Practical evaluation of sampling and testing procedures
Chicken houses on four Salmonella-positive commercial farms were visited and samples were collected from the floor litter by boot swabs, sock swabs, and direct sampling. Boot swab sampling involved walking (at least 100 steps) through broiler houses wearing a pair of industrial overshoe protectors moistened with liquid to help pick up litter. Sock swabs were fabricated from cut lengths of Tubegauze sports injury bandage and collected in a similar manner to the boot swabs. Direct sampling involved collecting at least 20 small handfuls of material from throughout the broiler house. Dust was collected as an individual sample, and in combination with boot swab samples. Dust samples were collected by taking pinches of dust from fans, ledges and with the exception feed dispensers and heaters, other areas of the house where dust tended to accumulate. Samples were examined for the presence of Salmonella and the most effective sampling method determined. When the total number of positive detections were counted, direct litter sampling and diluent-moistened boot swabs were equally as effective as sampling methods for the detection of Salmonella. Further statistical analyses of the results revealed that litter sampling and boot swabs were significantly most effective for sampling on two of the farms visited. These methods however were not significantly different than the other sampling methods at the remaining two farms.
What it means and why it’s important
The method that is used to sample broiler houses on-farm for the presence Salmonella in chickens can influence the laboratory analysis results. This study has shown that boot swabs and direct litter sampling were significantly the most effective for sampling Salmonella at broiler houses on two farms. The cost of taking samples by boot swabs or direct litter sampling and the microbiological testing is approximately £9.20 and £8.60 respectively.
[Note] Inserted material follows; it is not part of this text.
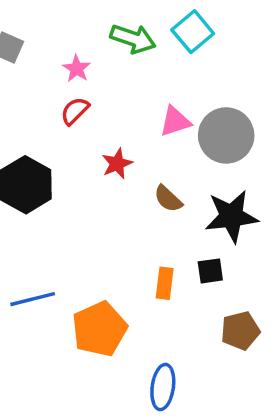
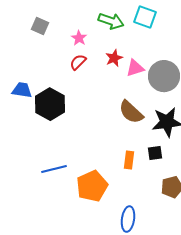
cyan square: (193, 32) -> (145, 17), turned -30
red star: (117, 164) -> (114, 58), moved
brown semicircle: (168, 199) -> (131, 112), size x1.5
The costing includes sampling consumables, and all required postage using a standard Royal Mail service.
Since there was no significant difference in either performance or cost between boot swabs or direct litter; either is recommended for the sampling of broiler houses. Both methods allow the cost-effective sampling of broiler houses and subsequent detection of Salmonella-positive flocks.
Improvements to the detection of Salmonella-positive flocks and consequent slaughterhouse scheduling will help prevent cross contamination of chicken carcases during slaughter and processing and is likely to help lower the risk of Salmonella from chickens causing foodborne illness to British consumers.